### WHAT TO WORK ON:
Reproduce, character for character, the lines below from the first through the one with "Lifestyle Cleanse". Leave pictures out.

Page-level text extractions

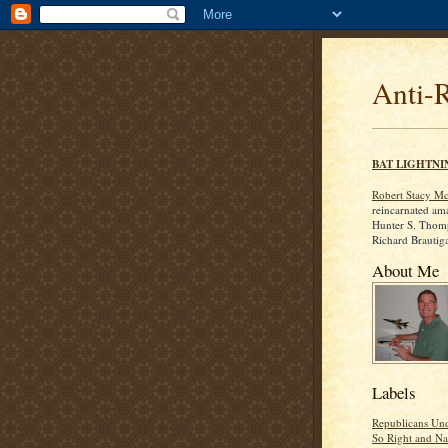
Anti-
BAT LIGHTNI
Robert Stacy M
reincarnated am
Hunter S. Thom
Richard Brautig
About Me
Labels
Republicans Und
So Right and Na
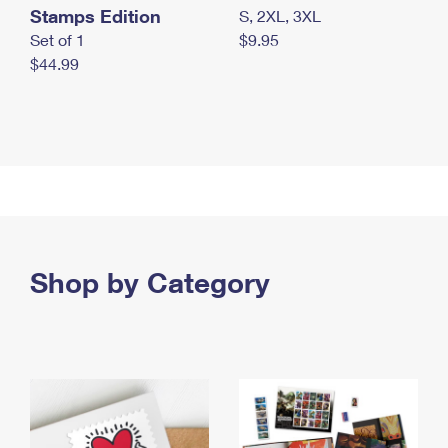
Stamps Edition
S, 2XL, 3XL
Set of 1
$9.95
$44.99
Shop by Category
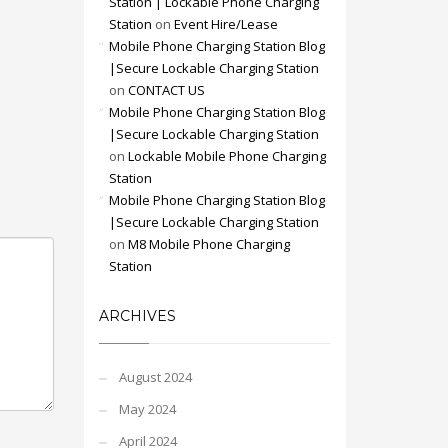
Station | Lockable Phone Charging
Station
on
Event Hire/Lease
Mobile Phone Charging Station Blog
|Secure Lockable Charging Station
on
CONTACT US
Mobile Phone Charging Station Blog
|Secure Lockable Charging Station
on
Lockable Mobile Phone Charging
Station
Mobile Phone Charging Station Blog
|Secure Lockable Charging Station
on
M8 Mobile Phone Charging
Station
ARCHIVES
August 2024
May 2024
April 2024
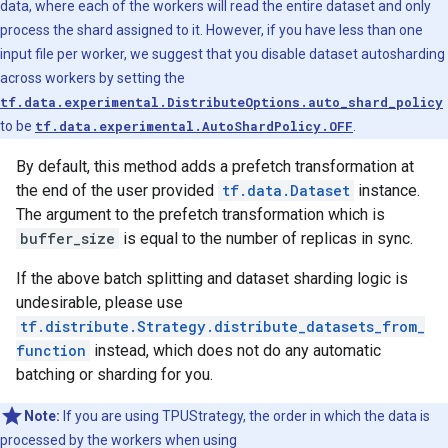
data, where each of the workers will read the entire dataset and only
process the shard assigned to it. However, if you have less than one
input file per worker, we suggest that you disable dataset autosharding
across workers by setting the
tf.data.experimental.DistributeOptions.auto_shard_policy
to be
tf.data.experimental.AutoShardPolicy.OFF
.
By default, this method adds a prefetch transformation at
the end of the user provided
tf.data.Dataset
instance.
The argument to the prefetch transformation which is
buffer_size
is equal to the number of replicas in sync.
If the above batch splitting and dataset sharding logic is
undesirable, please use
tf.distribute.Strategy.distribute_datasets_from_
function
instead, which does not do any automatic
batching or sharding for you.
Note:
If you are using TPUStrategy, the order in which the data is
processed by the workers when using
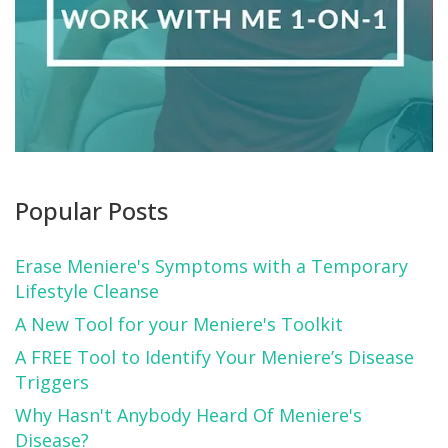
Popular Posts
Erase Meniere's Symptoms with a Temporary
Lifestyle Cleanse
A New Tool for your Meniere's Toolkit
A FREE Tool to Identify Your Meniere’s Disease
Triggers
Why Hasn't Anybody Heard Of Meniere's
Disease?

### RESULT:
Anti-
BAT LIGHTNI
Robert Stacy M
reincarnated am
Hunter S. Thom
Richard Brautig
About Me
Labels
Republicans Und
So Right and Na
Stamps Edition
S, 2XL, 3XL
Set of 1
$9.95
$44.99
Shop by Category
Station | Lockable Phone Charging
Station
on
Event Hire/Lease
Mobile Phone Charging Station Blog
|Secure Lockable Charging Station
on
CONTACT US
Mobile Phone Charging Station Blog
|Secure Lockable Charging Station
on
Lockable Mobile Phone Charging
Station
Mobile Phone Charging Station Blog
|Secure Lockable Charging Station
on
M8 Mobile Phone Charging
Station
ARCHIVES
August 2024
May 2024
April 2024
data, where each of the workers will read the entire dataset and only
process the shard assigned to it. However, if you have less than one
input file per worker, we suggest that you disable dataset autosharding
across workers by setting the
tf.data.experimental.DistributeOptions.auto_shard_policy
to be
tf.data.experimental.AutoShardPolicy.OFF
.
By default, this method adds a prefetch transformation at
the end of the user provided
tf.data.Dataset
instance.
The argument to the prefetch transformation which is
buffer_size
is equal to the number of replicas in sync.
If the above batch splitting and dataset sharding logic is
undesirable, please use
tf.distribute.Strategy.distribute_datasets_from_
function
instead, which does not do any automatic
batching or sharding for you.
Note:
If you are using TPUStrategy, the order in which the data is
processed by the workers when using
Popular Posts
Erase Meniere's Symptoms with a Temporary
Lifestyle Cleanse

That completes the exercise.